The port industry’s growth, while positive, seems to be slowing. JOC noted based on information from China’s ministry of transport, throughput at the Far East country’s ports amounted to 201 million 20-foot equivalents, or TEUs. Though up 6.3 percent on a  year-over-year basis, it was off 0.4 percent when compared with the growth rate in 2013.

In a statement, CMHI acknowledged the fact that business seems to be cooling, pointing to the global economy as the main reason as to why.

“With the combined effect of the slow recovery in global economy and the stagnant growth in consumption demand, growth in global ports industry continued its decelerating trend,” JOC quoted from the CMHI statement.

A telling example of China’s weakening consumer demand is evident in the precious metals market. According to the World Gold Council, China’s is the world’s largest producer and consumer of gold, accounting for 60 percent of global demand, up from 47 percent back in 2009. Private sector demand has been forecast to reach 1,350 tons by 2017.

However, due to the rising value of the dollar, gold has become less attractive among Asian investors.
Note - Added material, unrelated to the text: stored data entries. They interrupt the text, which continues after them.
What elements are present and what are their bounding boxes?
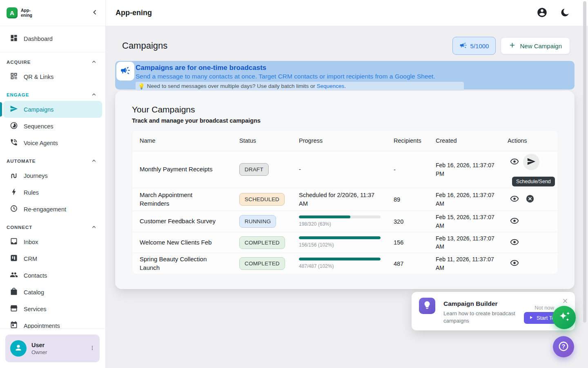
shopping-bag-icon [10, 287, 18, 297]
sidebar-section-engage[interactable]: ENGAGE [3, 91, 102, 99]
close-icon [562, 298, 568, 305]
sidebar-item-crm[interactable]: CRM [3, 250, 102, 267]
progress-cell: Scheduled for 2/20/26, 11:37 AM [299, 191, 394, 208]
cancel-circle-icon [526, 194, 535, 204]
chevron-up-icon [91, 157, 97, 165]
sidebar-item-label: Sequences [24, 123, 53, 130]
user-menu-button[interactable] [88, 344, 96, 353]
dashboard-icon [10, 34, 18, 43]
sidebar-item-sequences[interactable]: Sequences [3, 118, 102, 135]
view-campaign-button[interactable] [508, 155, 521, 169]
chevron-up-icon [91, 224, 97, 231]
svg-text:?: ? [562, 343, 566, 350]
sidebar-footer: User Owner [0, 328, 105, 368]
progress-bar [299, 236, 381, 239]
cancel-campaign-button[interactable] [523, 193, 537, 206]
sequences-link[interactable]: Sequences [317, 83, 345, 89]
not-now-button[interactable]: Not now [535, 305, 554, 311]
people-icon [10, 271, 18, 280]
app-title: App-ening [116, 9, 152, 17]
sidebar-item-services[interactable]: Services [3, 301, 102, 317]
sidebar-item-voice-agents[interactable]: Voice Agents [3, 135, 102, 151]
storefront-icon [10, 304, 18, 314]
actions-cell [508, 193, 558, 206]
campaign-name: March Appointment Reminders [140, 191, 239, 208]
chevron-left-icon [91, 8, 99, 18]
campaign-name: Customer Feedback Survey [140, 217, 239, 225]
sidebar-item-rules[interactable]: Rules [3, 184, 102, 201]
dark-mode-toggle[interactable] [559, 7, 571, 20]
divider [0, 52, 105, 52]
progress-bar [299, 258, 381, 260]
sidebar-item-reengagement[interactable]: Re-engagement [3, 201, 102, 218]
schedule-send-button[interactable] [523, 154, 539, 170]
status-badge: COMPLETED [239, 236, 285, 249]
lightbulb-icon [423, 301, 432, 311]
column-header-actions: Actions [508, 137, 558, 144]
moon-icon [560, 7, 570, 19]
banner-body: Campaigns are for one-time broadcasts Se… [115, 61, 575, 90]
app-logo[interactable]: A App-ening [7, 7, 32, 18]
progress-cell: - [299, 165, 394, 173]
sidebar-section-connect[interactable]: CONNECT [3, 224, 102, 231]
sidebar-item-qr-links[interactable]: QR & Links [3, 68, 102, 85]
sidebar-item-dashboard[interactable]: Dashboard [3, 30, 102, 47]
progress-bar-fill [299, 258, 381, 260]
page-header-actions: 5/1000 New Campaign [452, 37, 570, 55]
sidebar-nav: Dashboard ACQUIRE QR & Links ENGAGE Camp… [0, 26, 105, 334]
play-icon [529, 315, 533, 321]
info-banner: Campaigns are for one-time broadcasts Se… [115, 61, 575, 90]
sidebar-section-automate[interactable]: AUTOMATE [3, 157, 102, 165]
sidebar-item-contacts[interactable]: Contacts [3, 267, 102, 284]
view-campaign-button[interactable] [508, 215, 521, 229]
new-campaign-button[interactable]: New Campaign [501, 37, 570, 54]
sidebar-item-label: Campaigns [24, 106, 53, 113]
created-cell: Feb 13, 2026, 11:37:07 AM [436, 234, 508, 251]
sidebar-item-label: Catalog [24, 289, 44, 296]
sidebar-item-journeys[interactable]: Journeys [3, 167, 102, 184]
view-campaign-button[interactable] [508, 193, 521, 206]
account-circle-icon [537, 7, 548, 19]
sidebar-item-label: Voice Agents [24, 140, 58, 146]
progress-cell: 156/156 (102%) [299, 236, 394, 249]
sidebar-item-campaigns[interactable]: Campaigns [3, 101, 102, 118]
user-meta: User Owner [31, 342, 83, 355]
sidebar-item-catalog[interactable]: Catalog [3, 284, 102, 301]
view-campaign-button[interactable] [508, 257, 521, 271]
table-row: Spring Beauty Collection Launch COMPLETE… [132, 253, 558, 274]
ai-assistant-fab[interactable] [552, 306, 576, 329]
chevron-up-icon [91, 91, 97, 99]
recipients-cell: 89 [394, 196, 436, 203]
page-title: Campaigns [122, 40, 167, 51]
megaphone-icon [459, 41, 467, 50]
sidebar-section-acquire[interactable]: ACQUIRE [3, 58, 102, 66]
recipients-cell: - [394, 166, 436, 173]
recipients-cell: 156 [394, 239, 436, 246]
sidebar-item-inbox[interactable]: Inbox [3, 233, 102, 250]
eye-icon [510, 258, 519, 269]
eye-icon [510, 216, 519, 227]
status-badge: DRAFT [239, 163, 269, 176]
account-button[interactable] [536, 6, 548, 20]
popup-close-button[interactable] [561, 297, 569, 306]
help-fab[interactable]: ? [553, 336, 574, 357]
person-icon [13, 342, 24, 355]
scrollbar-thumb[interactable] [583, 1, 586, 323]
table-row: Monthly Payment Receipts DRAFT - - Feb 1… [132, 151, 558, 188]
campaigns-card: Your Campaigns Track and manage your bro… [115, 91, 575, 289]
question-mark-icon: ? [557, 340, 570, 354]
actions-cell [508, 215, 558, 229]
sidebar-header: A App-ening [0, 0, 105, 26]
campaign-quota-badge[interactable]: 5/1000 [452, 37, 496, 55]
column-header-name: Name [140, 137, 239, 144]
popup-subtitle: Learn how to create broadcast campaigns [443, 310, 516, 325]
sidebar-item-label: CRM [24, 256, 37, 262]
eye-icon [510, 194, 519, 204]
page-header: Campaigns 5/1000 New Campaign [106, 26, 588, 61]
sidebar-collapse-button[interactable] [90, 7, 100, 18]
user-card[interactable]: User Owner [5, 334, 100, 362]
popup-icon-box [419, 298, 435, 314]
view-campaign-button[interactable] [508, 236, 521, 249]
created-cell: Feb 16, 2026, 11:37:07 PM [436, 161, 508, 178]
lightning-bolt-icon [10, 188, 18, 197]
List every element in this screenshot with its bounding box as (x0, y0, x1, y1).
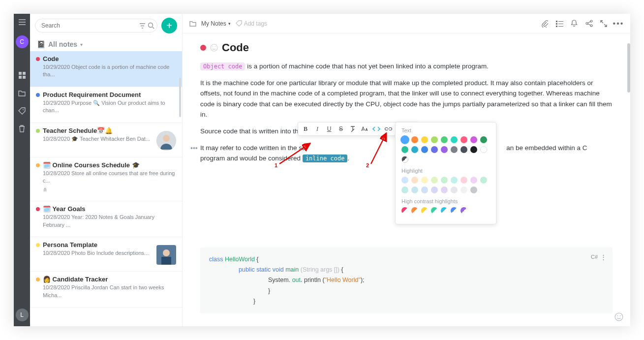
color-swatch[interactable] (411, 186, 418, 193)
attachment-icon[interactable] (540, 19, 550, 29)
hc-swatch[interactable] (441, 207, 448, 214)
code-block[interactable]: C# ⋮ class HelloWorld { public static vo… (200, 247, 613, 313)
hc-swatch[interactable] (411, 207, 418, 214)
trash-icon[interactable] (18, 124, 27, 133)
hc-swatch[interactable] (421, 207, 428, 214)
color-swatch[interactable] (451, 146, 458, 153)
color-swatch[interactable] (421, 136, 428, 143)
svg-point-25 (620, 315, 621, 316)
breadcrumb[interactable]: My Notes▾ (201, 20, 231, 27)
color-swatch[interactable] (401, 177, 408, 184)
note-card[interactable]: Persona Template10/28/2020 Photo Bio Inc… (30, 237, 182, 272)
color-swatch[interactable] (431, 136, 438, 143)
note-card[interactable]: 🗓️ Online Courses Schedule 🎓10/28/2020 S… (30, 157, 182, 202)
color-swatch[interactable] (431, 146, 438, 153)
color-swatch[interactable] (480, 177, 487, 184)
note-meta: 10/28/2020 Priscilla Jordan Can start in… (43, 284, 175, 299)
color-swatch[interactable] (460, 177, 467, 184)
hc-swatch[interactable] (431, 207, 438, 214)
paragraph[interactable]: Object code is a portion of machine code… (200, 61, 613, 72)
note-card[interactable]: Teacher Schedule📅🔔10/28/2020 🎓 Teacher W… (30, 123, 182, 157)
color-swatch[interactable] (460, 146, 467, 153)
color-swatch[interactable] (441, 146, 448, 153)
strikethrough-button[interactable]: S (336, 124, 346, 134)
filter-icon[interactable] (139, 23, 146, 29)
hc-swatch[interactable] (451, 207, 458, 214)
color-swatch[interactable] (421, 146, 428, 153)
bottom-avatar[interactable]: L (16, 309, 29, 321)
color-swatch[interactable] (480, 146, 487, 153)
codeblock-lang[interactable]: C# (591, 252, 598, 262)
bold-button[interactable]: B (300, 124, 311, 134)
color-swatch[interactable] (441, 136, 448, 143)
svg-point-19 (590, 25, 592, 27)
color-swatch[interactable] (421, 177, 428, 184)
color-swatch[interactable] (431, 177, 438, 184)
color-swatch[interactable] (451, 136, 458, 143)
menu-icon[interactable] (18, 18, 27, 27)
clear-format-button[interactable] (347, 124, 358, 134)
underline-button[interactable]: U (324, 124, 335, 134)
color-swatch[interactable] (480, 136, 487, 143)
scrollbar[interactable] (179, 78, 181, 117)
color-swatch[interactable] (401, 146, 408, 153)
svg-rect-12 (558, 21, 563, 22)
hc-swatch[interactable] (460, 207, 467, 214)
color-swatch[interactable] (451, 177, 458, 184)
color-swatch[interactable] (401, 186, 408, 193)
svg-point-9 (163, 249, 170, 256)
paragraph[interactable]: It is the machine code for one particula… (200, 78, 613, 120)
color-swatch[interactable] (401, 156, 408, 163)
color-swatch[interactable] (431, 186, 438, 193)
color-swatch[interactable] (411, 177, 418, 184)
note-title[interactable]: Code (222, 41, 249, 54)
search-icon[interactable] (148, 22, 154, 29)
dashboard-icon[interactable] (18, 71, 27, 80)
list-header[interactable]: 📓 All notes ▾ (30, 37, 182, 51)
folder-icon[interactable] (18, 89, 27, 97)
note-meta: 10/28/2020 Photo Bio Include description… (43, 249, 175, 257)
color-swatch[interactable] (451, 186, 458, 193)
hc-swatch[interactable] (401, 207, 408, 214)
color-swatch[interactable] (401, 136, 408, 143)
italic-button[interactable]: I (312, 124, 323, 134)
note-card[interactable]: Code10/29/2020 Object code is a portion … (30, 51, 182, 87)
color-swatch[interactable] (441, 186, 448, 193)
editor-toolbar: My Notes▾ Add tags ••• (183, 14, 630, 33)
editor-scrollbar[interactable] (627, 43, 630, 93)
avatar[interactable]: C (16, 35, 29, 48)
search-input[interactable] (35, 19, 157, 32)
color-swatch[interactable] (411, 136, 418, 143)
emoji-button[interactable] (614, 312, 623, 321)
tag-icon[interactable] (18, 106, 27, 115)
block-menu-icon[interactable]: ••• (190, 143, 198, 154)
chevron-down-icon[interactable]: ▾ (80, 42, 83, 47)
note-card[interactable]: Product Requirement Document10/29/2020 P… (30, 87, 182, 123)
color-swatch[interactable] (460, 186, 467, 193)
toc-icon[interactable] (554, 19, 564, 29)
share-icon[interactable] (584, 19, 594, 29)
color-swatch[interactable] (470, 146, 477, 153)
more-icon[interactable]: ••• (613, 19, 623, 29)
editor-body[interactable]: Code Object code is a portion of machine… (183, 33, 630, 326)
add-tags-button[interactable]: Add tags (236, 20, 267, 27)
shared-icon: ⋔ (43, 186, 175, 193)
color-swatch[interactable] (411, 146, 418, 153)
color-swatch[interactable] (460, 136, 467, 143)
svg-rect-10 (161, 257, 171, 265)
note-card[interactable]: 🗓️ Year Goals10/28/2020 Year: 2020 Notes… (30, 201, 182, 237)
color-swatch[interactable] (470, 186, 477, 193)
bell-icon[interactable] (569, 19, 579, 29)
emoji-picker-icon[interactable] (210, 44, 218, 52)
expand-icon[interactable] (599, 19, 609, 29)
svg-rect-0 (19, 72, 22, 75)
color-swatch[interactable] (470, 177, 477, 184)
add-note-button[interactable]: + (161, 18, 177, 33)
codeblock-menu-icon[interactable]: ⋮ (600, 252, 607, 263)
note-meta: 10/28/2020 🎓 Teacher Whitacker Ben Dat..… (43, 135, 175, 143)
note-card[interactable]: 👩 Candidate Tracker10/28/2020 Priscilla … (30, 272, 182, 308)
color-swatch[interactable] (470, 136, 477, 143)
annotation-arrow-1: 1 (277, 142, 316, 166)
color-swatch[interactable] (421, 186, 428, 193)
color-swatch[interactable] (441, 177, 448, 184)
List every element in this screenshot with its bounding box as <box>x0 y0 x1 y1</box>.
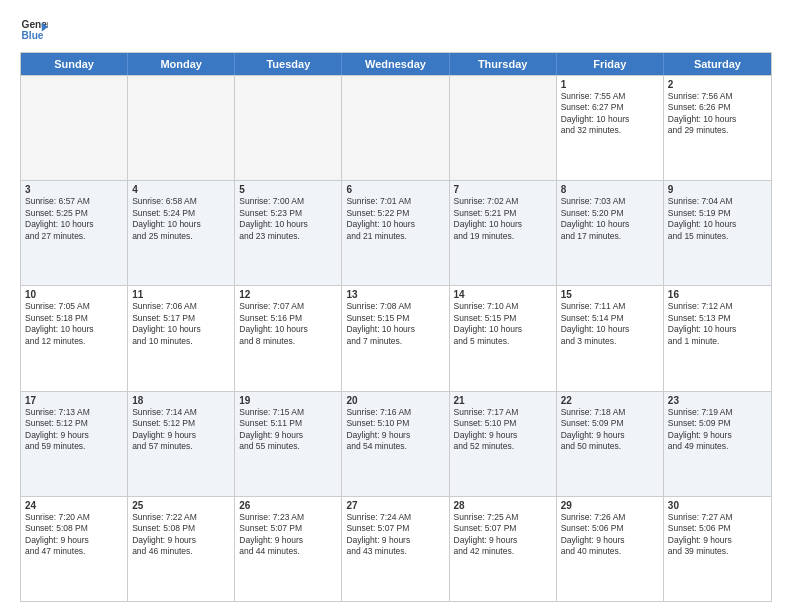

Generally speaking, as the value of the greenback goes up, gold prices go down.

“Most of the buyers [of gold] are buying it not in local currencies, but in terms of U.S. dollars,” Erin Gibbs of investment firm S&P Capital IQ told CNBC. “So as we see this continued dollar appreciation, that makes gold expensive for foreign buyers.”

This has resulted in reduced demand in Asian markets, Gibbs stressed.

Reduced use of yuan globally
Also emblematic of China’s slowing economy is the reduced use of its currency at the global level. The yuan, otherwise known as the renminbi (RMB), is handled comparatively lower today in Europe and the Americas versus yesteryear. This is particularly true in Canada. At 3 percent, the United States’ neighbor to the north is the second-least likely country to use RMB, according to a Nielsen poll commissioned by HSBC. Other countries’ use of the yuan is not much better, averaging 17 percent of the 14 countries surveyed and 10 percent in the U.S.

China’s slowing economy traces back to 2014, particularly at the country’s ports. CMHI stated that the country’s 7.4 percent GDP touched off a weakening of its foreign trade, as total import and export value reached $4.3 billion in 2014. JOC noted that while this was an increase of 3.4 percent, it wasn’t as substantial when comparing 2013 with 2012, when growth was 7.6 percent.

Economists say that China may be able to get back on the right track by liberalizing its economy, making it easier for foreign countries to engage in trade with it. It’s going to have to make some reforms for that to happen, though.

“China knows it can enhance its economic growth by opening its economy, but many barriers will need to be removed to achieve this goal,” said Jacob Lew, secretary for the U.S. Department of the Treasury at a meeting for Asia Society Northern California, a nonprofit organization. “It is in our common interest to continue to break down barriers to trade and investment, maintain open markets, and protect our workers and the environment by setting high standards.”